Two theatre shows to catch in Dublin this week
The Abbey brings the insurgent story of Jimmy Gralton back to the stage for another knees-up
The cast of Jimmy’s Hall visiting the site of the original hall and the ruin of Jimmy Gralton’s home in Effrinagh, Co Leitrim. Photograph: Brian Farrell
Abbey Theatre, Dublin. Jul 26th-Sep 8th, 7.30pm (sat mat 2pm) €13-45 abbeytheatre.ie
In 1932, at the beginning of de Valera’s Ireland, and the last years of the bitterly divided Free State, James Gralton returned to Leitrim from America. Reopening the Pearse-Connolly Hall, a secular community space he built years earlier for cultural lessons, debates and dancing, Gralton was an enthusiastic organiser who was insufficiently deferential to either church or state. Barely a year later he was deported as an illegal alien from the country of his birth. First staged last year, and adapted from Ken Loach’s 2014 film, director Graham McLaren burnishes Gralton’s legend with a production for the Abbey Theatre that takes the form of a ceilidh, performed by a bright ensemble of player-performers whose jigs, dancing and audience address suggest what might happen if Once The Musical met the populist agit-prop of Scotland’s legendary 7:84. Jubilant and earnest, sometimes to the point of self-seriousness, it is buoyed by the idea that any gathering has revolutionary potential, but is most steady in the simple joys of bringing people together.
Joxer Daly Esq.
Bewley’s Café Theatre, Dublin. Until August 4th. 1pm €8-€12 (light lunch €5.50)

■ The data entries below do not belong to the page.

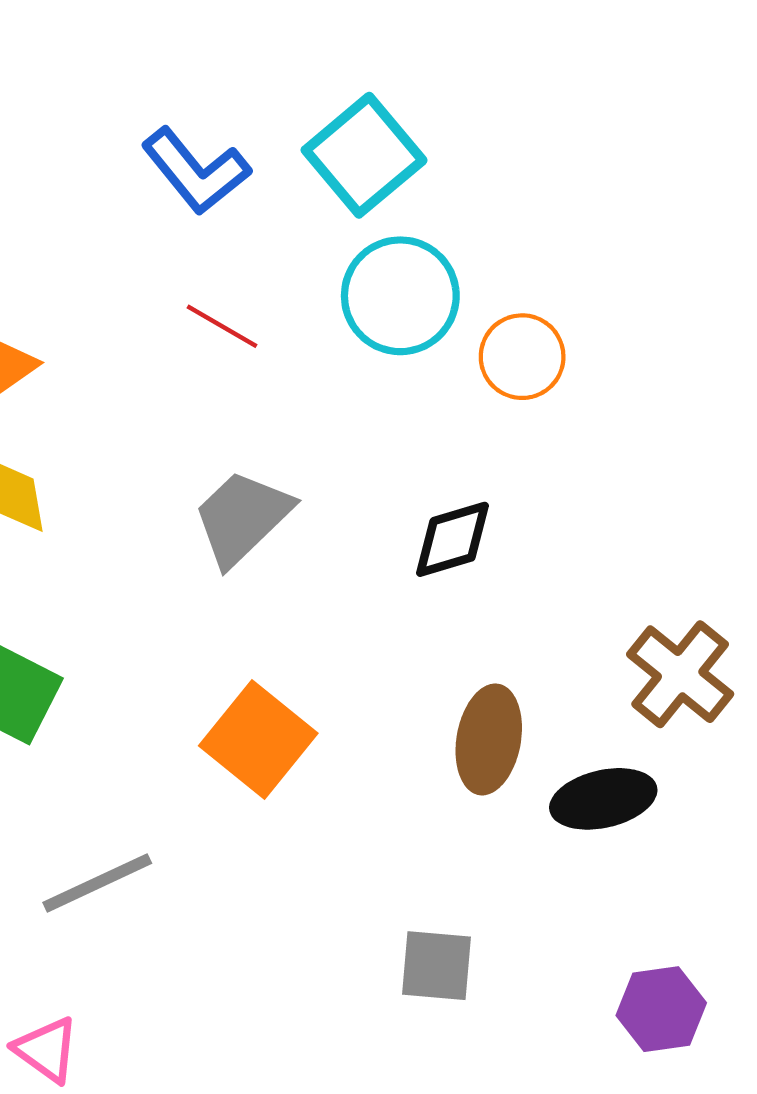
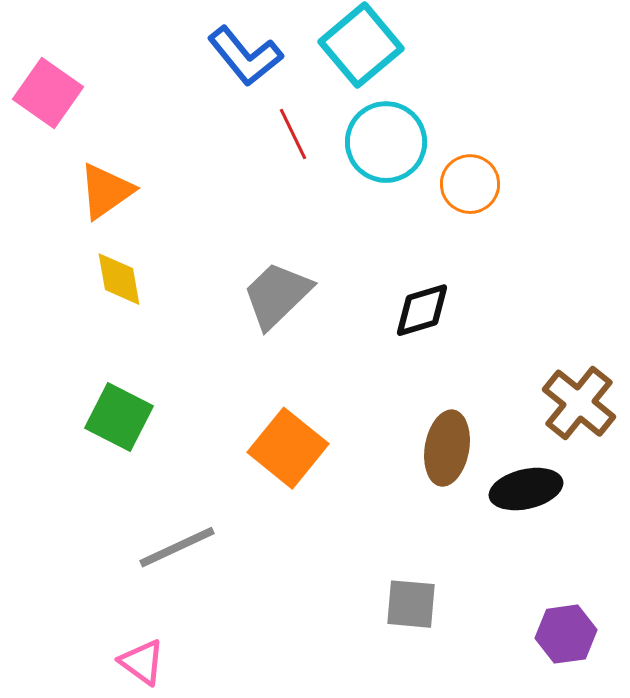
red line: (222, 326) -> (293, 134), moved, turned 34

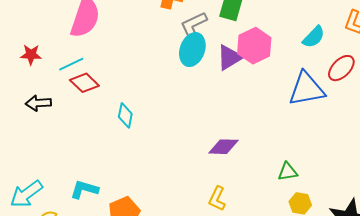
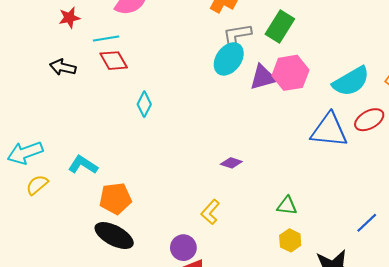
cyan semicircle: (314, 37) -> (351, 81), size x1.5
red star: (31, 55) -> (69, 18), turned -30
purple diamond: (223, 147) -> (231, 163), size x0.7

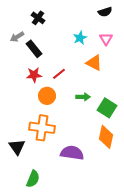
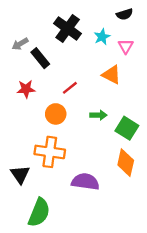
black cross: (38, 18) -> (68, 28), moved, size x1.6
cyan star: (80, 38) -> (102, 37), moved
red star: (34, 75) -> (26, 89), moved
green semicircle: (33, 179) -> (39, 212), size x1.4

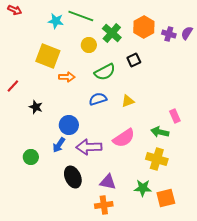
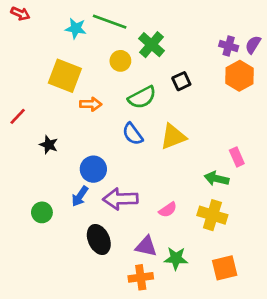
orange hexagon: (144, 27) -> (239, 76), moved
blue semicircle: (98, 99) -> (133, 134), turned -108
yellow triangle: (128, 101) -> (173, 137), size x1.5
pink semicircle: (124, 138) -> (168, 210), moved, size x0.6
green star: (143, 188) -> (176, 258), moved

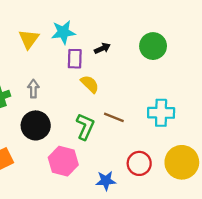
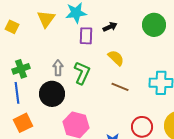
yellow semicircle: (90, 84) -> (116, 58), moved
gray arrow: (33, 89) -> (58, 68), moved
green L-shape: (85, 127) -> (82, 73), moved

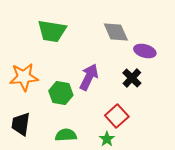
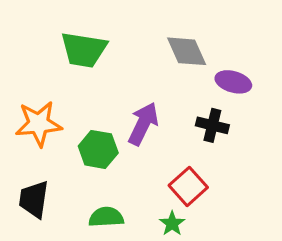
black cross: (132, 78) -> (212, 125), turned -30

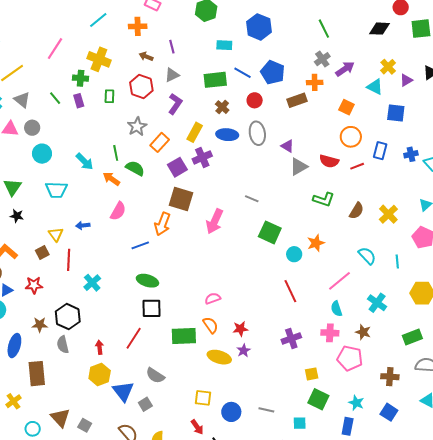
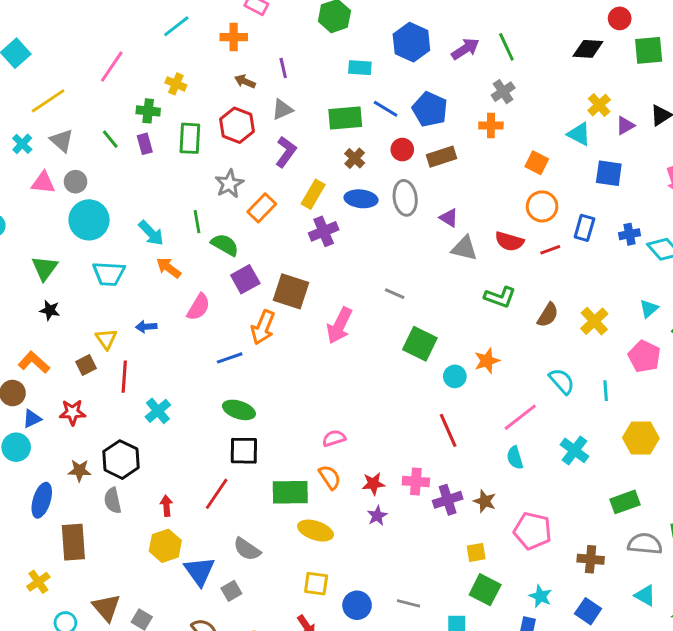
yellow cross: (99, 59) -> (176, 84), size x0.6
purple arrow: (345, 69) -> (465, 49), moved
green rectangle: (109, 96) -> (190, 138), size x1.5
brown rectangle: (297, 100) -> (442, 157), moved
cyan circle: (42, 154) -> (89, 220), size x1.4
purple square: (177, 167) -> (245, 279), moved
gray triangle: (299, 167) -> (464, 248), turned 42
orange arrow: (111, 179) -> (169, 268), moved
brown star: (363, 332) -> (485, 501), moved
pink cross: (330, 333) -> (416, 481), moved
yellow ellipse: (219, 357) -> (316, 531), moved

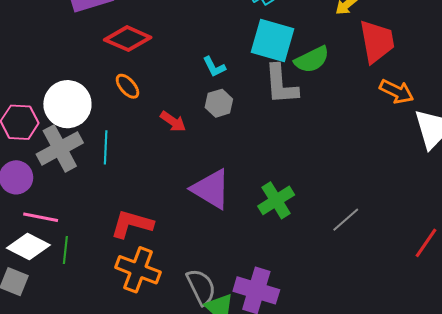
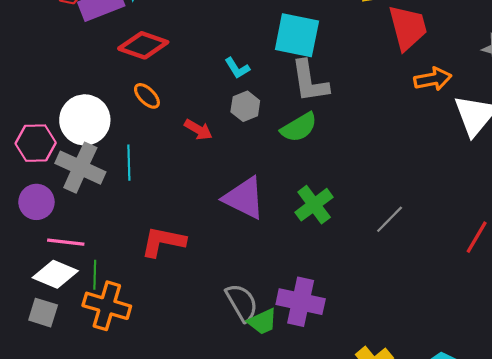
green semicircle: (312, 60) -> (299, 127), moved
orange arrow: (397, 92) -> (433, 79), turned -32
gray cross: (60, 148) -> (80, 168), turned -33
orange cross: (138, 270) -> (107, 306), moved

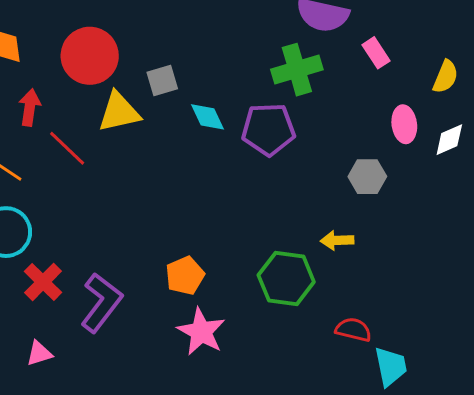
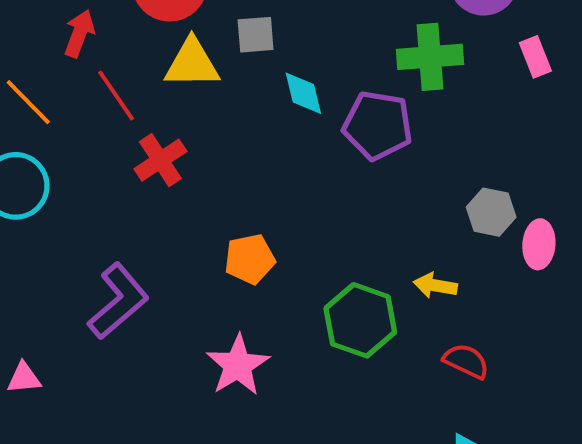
pink ellipse: (404, 124) -> (539, 244), moved
orange pentagon: (185, 276) -> (250, 259), moved
red cross: (43, 282) -> (160, 160), moved
red semicircle: (353, 330) -> (466, 361), moved
pink triangle: (39, 353) -> (24, 378), moved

How long can you play a support character until history finally makes you the lead? Long after the experience of a play dissipates, some figures remain vivid in the mind, and the curiosity you may have nursed about the fates of Moll or Malvolio, Shylock or Sarah Tansey has recently given us new optics into classic plays, told – as Rosencrantz and Guildenstern could tell you – from the wings of the action. Now Eddie Naughton turns to Sean O’Casey’s Juno and the Paycock to shuck free from its narrative the scrounger and charlatan Joxer Daly for his own solo show. In the body of Phelim Drew, Joxer is a once-respectable member of the Foresters Association turned vagabond, scraping an existence through wit and audacity against the seismic events of Ireland’s history, from the 1913 Lock Out to the Rising and into the Civil War. One of the more riveting takes of recent O’Casey revivals has been the reappraisal of his sage or savvy drinkers for a darker complexity. Without the distraction of accompaniment, director Karl Shiels’s production might look for a similar re-evaluation: is this darlin’, dishevelled man a figure of comedy, or of tragedy?